My father faced a lot of difficulty in his early life. Born in the same Southern California town that I was, his mother died at 11 and his father at 17, leaving him orphaned and couch surfing immediately out of high school. He had been raised Christian, but fell hard into the Evangelical Christian revival of the 1980s. Although we no longer attend church and his views have softened drastically since I was a child, he maintains a strong tie to his faith. I first heard this story about a week before I asked him to record it. We were having a lengthy discussion about the world, and he told this story as testimonial for his faith. This recording occurred over family dinner at my parents’ home. The events that are described likely happened in the year 1980 or 1981.
SS: We were–my wife and myself–and, and a good friend of ours were young Christians. And we traveled everywhere together. And I had nothing. I had no job, I had nothing. And my father and I lived together and he was he was getting ill, I really realized it. But I came, we’re living in this little one bedroom. I would call it a shack.
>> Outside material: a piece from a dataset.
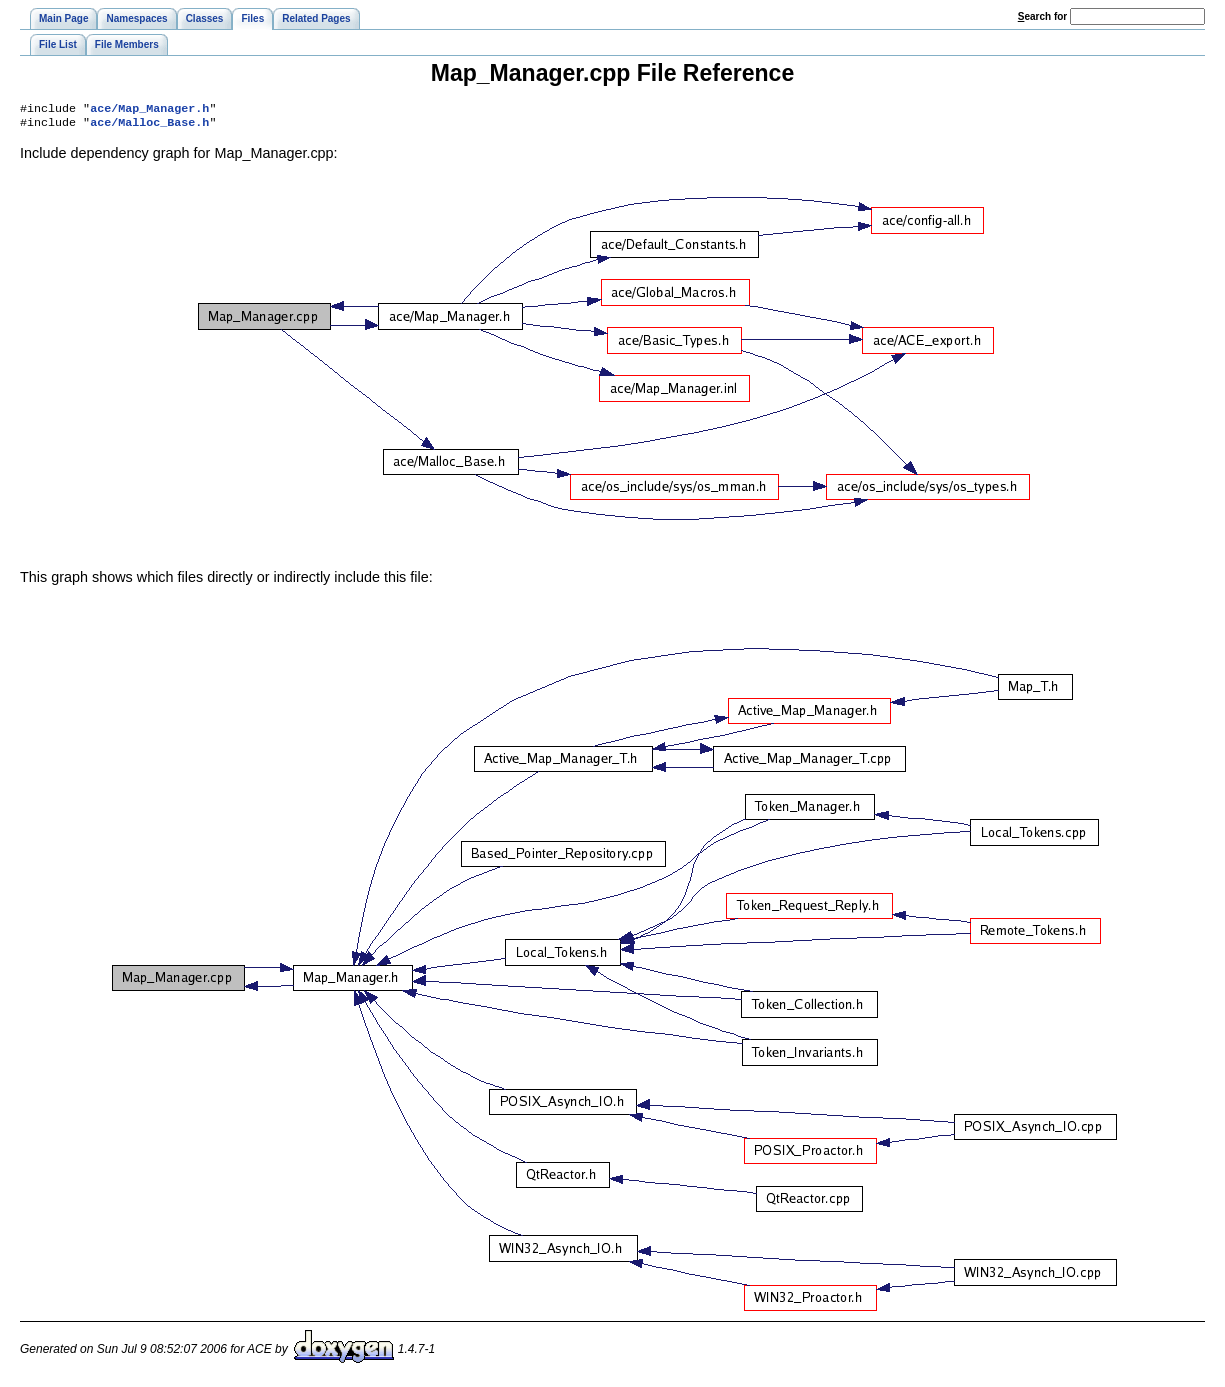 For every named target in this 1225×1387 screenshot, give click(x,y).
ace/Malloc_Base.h (149, 126)
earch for (1042, 16)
And I was sleeping in the bedroom, he slept on the couch. And my–I came home one day back to the little shack. And my brother had been there–when he lived in Arizona, and I hadn’t seen him in a long time. And he left a note saying, I took your dad and, and took him back to Arizona because he’s sick. Need to take care of him. And because you have nothing here.
SS: And basically, we spoke with the–the owner of this place who owns the house up front, “You’re gonna have to move.” I had no job I had no nothing. And I was–was damn I didn’t know what I was gonna do. And, and I just–I basically went and, and laid on my bed and, and cried out to the Lord, I just said, Jesus, I can’t do this. I can’t, I got no place to go. I’m done. I, you know, I wept and prayed. And then I went into a really deep sleep, like a nap but deeper.
SS: And I was awakened by banging on the door. And it was our friend that came to the door. And–and he was always optimistic, positive, full of the Holy Spirit. And he–and he said, he said, “The Lord told me to come here and said you needed me to help.” So he said, “Let’s walk.”
SS: So we hitchhiked–and we hitchhiked probably from one city to another, probably 12 miles. And we ran across a guy that was looking for help. I think it was working in a gas station. He hired me. And that same time, I don’t know how it came about. But my godparents’ son contacted me, I don’t know if I he called me. I don’t think you could call me because this was before cellphones, but if I ran across him, I don’t really remember. But he was living in a–in a mobile home park, and he needed to help sometimes with his–help him, you know, clean up around his place because his–’cause his wife and daughter, because he was working so much. And he had a–he had a little travel trailer on the side inside of his carport.
SS: And so by the end of that day, I had a place to live and two jobs. And I always attribute it to the fact that I was as low as I could go. And I think sometimes when you when you cry out from that point–from that position, it’s when God answers your prayers. It’s when you’re–when you’re done and you got no options, because he wants us to cast our cares on Him, so he can carry us. But we’re too proud most of the time.
SS: So that’s that story.
Although I no longer identify as a Christian, I find this story compelling, especially given my emotional connection to the speaker. A testimonial like this has a very specific context. My father is an open-minded man in many respects, and immediately prior to this, I was speaking about my spiritual beliefs that are completely alienated from Christian theology. He brought his story up not necessarily to convince me of the existence of the Christian God, but rather to reaffirm his own faith. Coincidence or not, real life events created this narrative, demonstrating how religious experience is not just doctrinal, but first-hand and emotional too.
Following Propp’s “31 Narratemes,” the narrative can be broken up into key narrative elements: the stakes effecting the protagonist are defined; absentation, someone goes missing (1); villainy and lack: the need is identified (8); mediation, the hero discovers the lack (9); acquisition, hero gains magical item (14); departure, hero leaves on a mission (11); transfiguration, hero is given a new appearance (29); resolution, initial misfortune or lack is resolved (26).